How to write a dbload command file in character-position form
Command files must define data fields and use character positions to define the length of each field.
The FILE statement in the following example defines six data fields from the cust_loc_data table data rows.
FILE cust_loc_data
(city 1-15,
state 16-17,
area_cd 23-25 NULL = 'xxx',
phone 23-34 NULL = 'xxx-xxx-xxxx',
zip 18-22,
state_area 16-17 : 23-25);
INSERT INTO cust_address (col1, col3, col4)
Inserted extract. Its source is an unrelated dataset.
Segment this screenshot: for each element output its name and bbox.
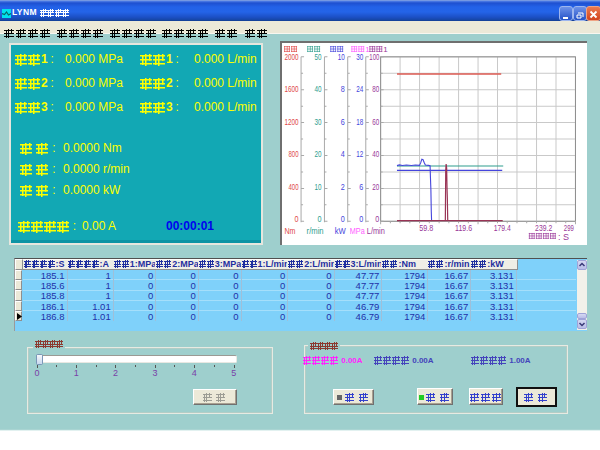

VALUES (city, state, zip);
Column | Values from Data Row 1 | Values from Data Row 2 |
---|---|---|
city | Sunnyvale++++++ |
Tempe++++++++++ |
state | CA | AZ |
area_cd | 408 | null |
phone | 408-789-8075 | null |
zip | 94086 | 85253 |
state_area | CA408 | AZxxx |
The null strings that are defined for the phone and area_cd fields generate the null values in those columns, but they do not affect the values that are stored in the state_area column.
INSERT INTO cust_address (col1, col3, col4)
VALUES (city, state, zip);
Column | Values from Data Row 1 | Values from Data Row 2 |
---|---|---|
col1 | Sunnyvale++++++ |
Tempe++++++++++ |
col2 | null | null |
col3 | CA | AZ |
col4 | 94086 | 85253 |
Because the second column (col2) in cust_address is not named, the new data row contains a null (assuming that the column permits nulls).
INSERT INTO cust_sort
VALUES (area_cd, zip);
Column | Values from Data Row 1 | Values from Data Row 2 |
---|---|---|
col1 | 408 | null |
col2 | 94086 | 85253 |
Because no column list is provided, dbload reads the names of all the columns in cust_sort from the system catalog. (You cannot insert data into a temporary table because temporary tables are not entered into the system catalog.) Field names from the previous FILE statement specify the values to load into each column. You do not need one FILE statement for each INSERT statement.